Adjust the shape of the thread blocks and observe the performance differences.

* space dimension = 1024
* number of particles = 1024
* PSO iterations = 1000

| Block Shape | Exec Time (s) |
| ---- | ---- |
| 256*1 | 0.4054610601005455 |
| 128*2 | 0.38019075666864716 |
| 64*4 | 0.3638322894771894 |
| 32*8 | 0.3968619456825157 |
| 16*16 | 0.30794164454564454 |
| 8*32 | 0.24697648656244078 |
| 4*64 | 0.2032000591357549 |
| 2*128 | 0.1980450333406528 |
| 1*256 | 0.19917888169487316 |

According to the table above, we can see that when block shape = (1, 256) or (2, 128), the cuPSO gets the best performance. This is due to the `memory coalescing` technique.

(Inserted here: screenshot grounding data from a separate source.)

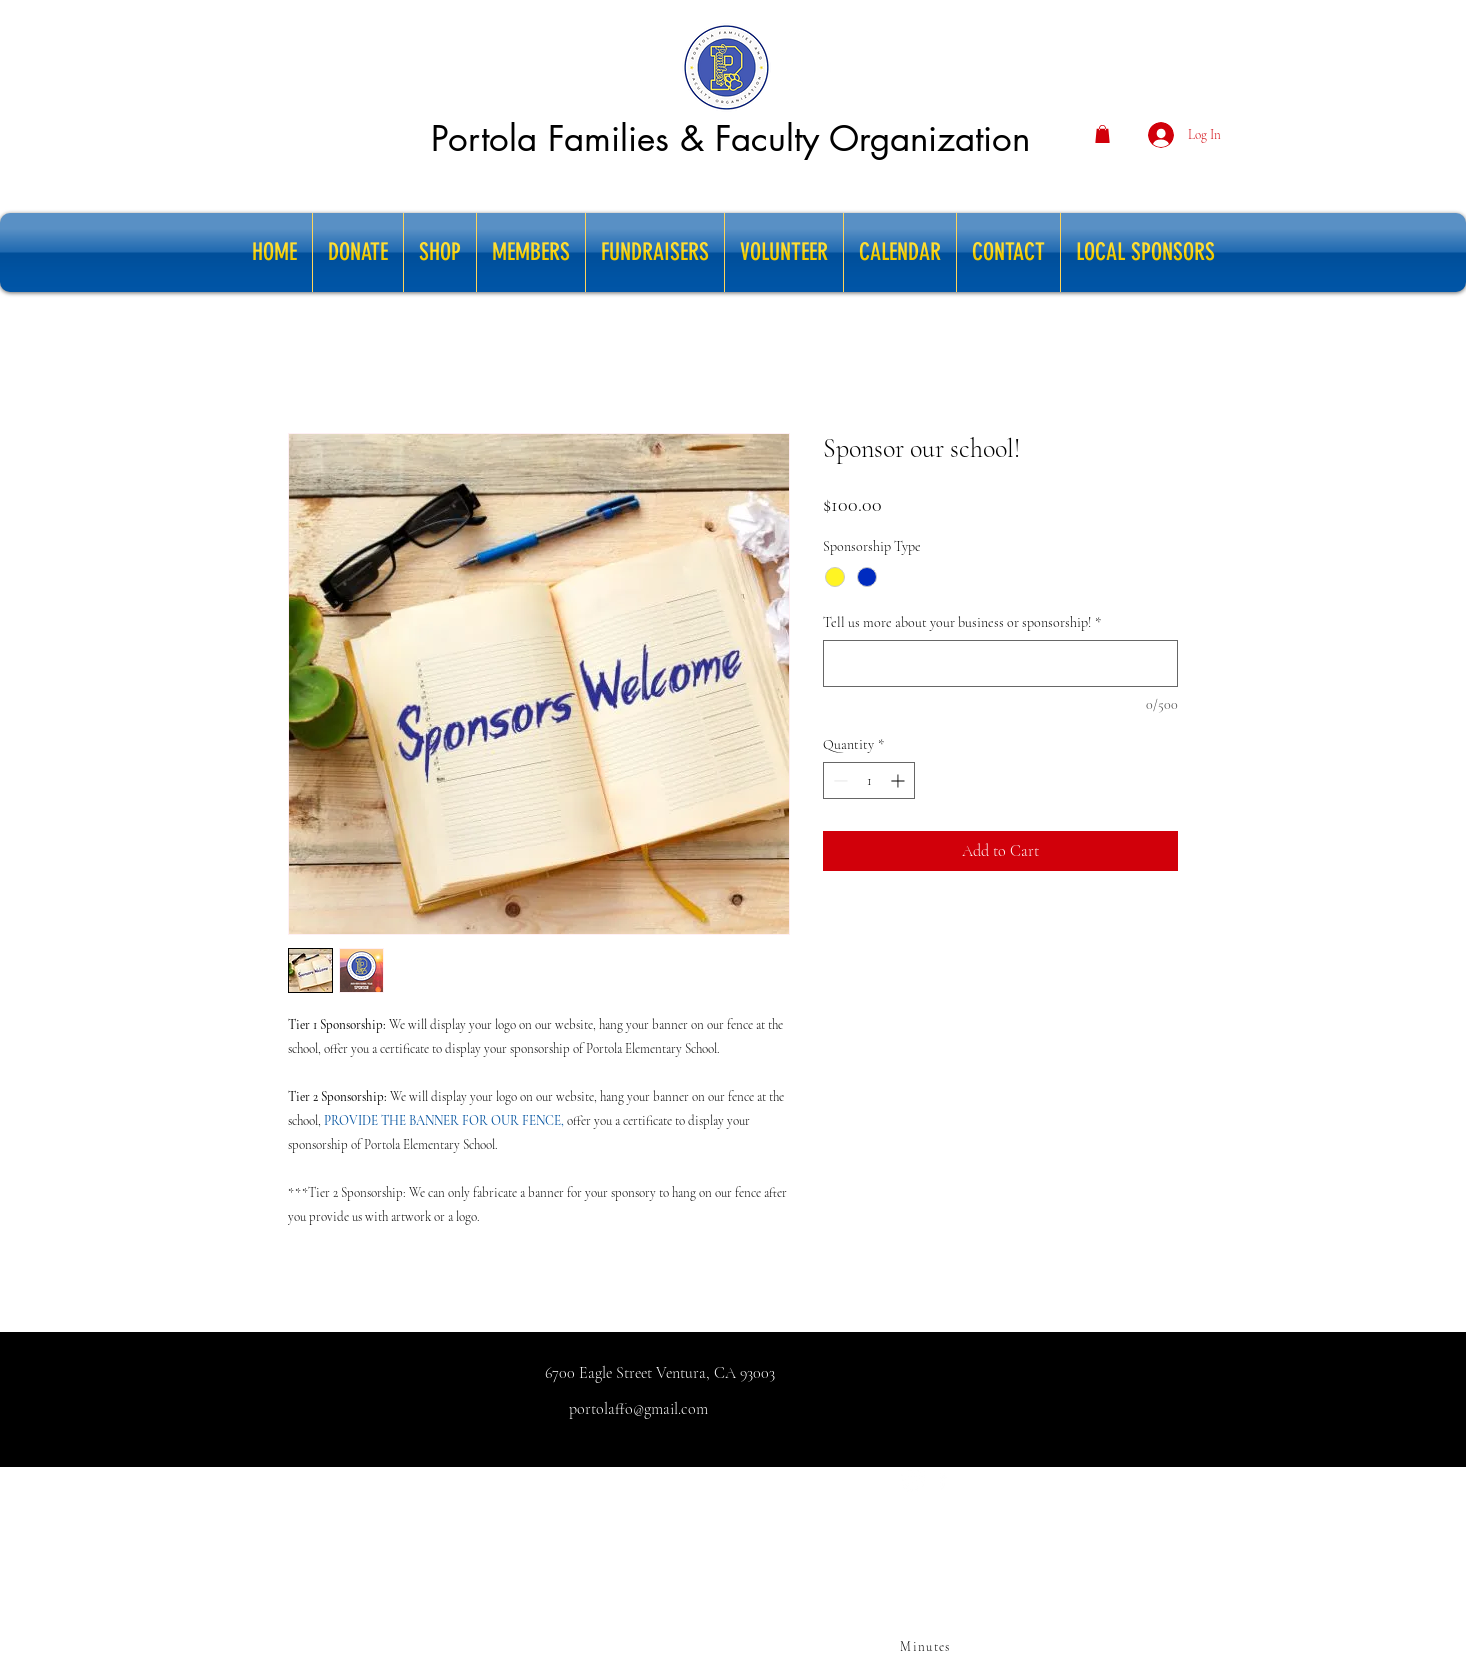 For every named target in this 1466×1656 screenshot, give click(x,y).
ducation (1345, 1484)
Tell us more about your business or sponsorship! (962, 622)
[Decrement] (838, 780)
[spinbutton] (869, 780)
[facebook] (942, 1479)
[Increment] (899, 780)
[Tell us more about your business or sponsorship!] (1000, 663)
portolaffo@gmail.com (638, 1409)
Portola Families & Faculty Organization (730, 138)
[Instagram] (912, 1479)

| Block Shape | Exec Time (s) |
| ---- | ---- |
| 1*4 | 0.8009999251924456 |
| 1*8 | 0.569435287763675 |
| 1*16 | 0.33047667148833476 |
| 1*32 | 0.22315609737609823 |
| 1*64 | 0.2076006976266702 |
| 1*128 | 0.19953426771486799 |
| 1*256 | 0.19917888169487316 |
| 1*512 | 0.20139076318591834 |
| 1*1024 | 0.21060395787159603 |

The fewer threads in the blocks, the lower the performance achieved by the algorithm due to the memory coalescing (and perhapes the parallelism) issue(s). But when using too much threads in the blocks, there are no enough local memory & register resources in the stream-multiprocessors (SMs).